** Recorded information follows **

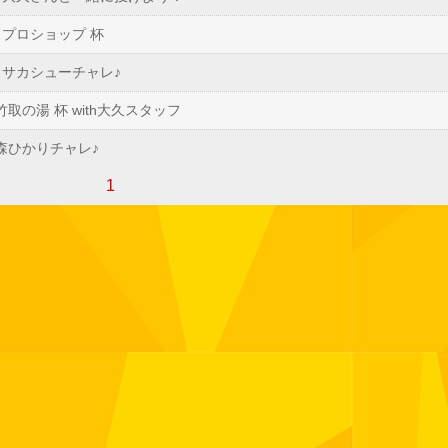
 プロショップ 杯
） サカシューチャレ♪
竹取の湯 杯 with大久スタッフ
 森ひかりチャレ♪
1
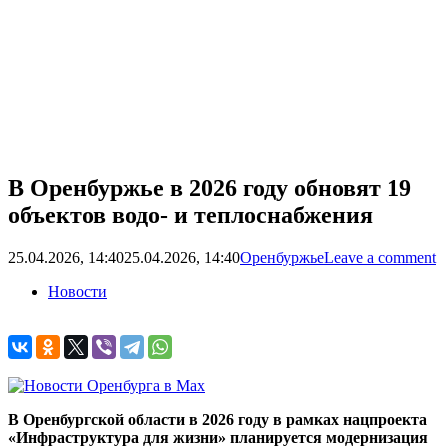
В Оренбуржье в 2026 году обновят 19
объектов водо- и теплоснабжения
25.04.2026, 14:40
25.04.2026, 14:40
Оренбуржье
Leave a comment
Новости
В Оренбургской области в 2026 году в рамках нацпроекта
«Инфраструктура для жизни» планируется модернизация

** End of Recorded information **

[To do]:
Find the line that contains "В Оренбуржье в 2026 году обновят 19". Write out that line and every line after it through the end of the data, exactly, and nothing else.

[Output of the exercise]:
В Оренбуржье в 2026 году обновят 19
объектов водо- и теплоснабжения
25.04.2026, 14:40
25.04.2026, 14:40
Оренбуржье
Leave a comment
Новости
В Оренбургской области в 2026 году в рамках нацпроекта
«Инфраструктура для жизни» планируется модернизация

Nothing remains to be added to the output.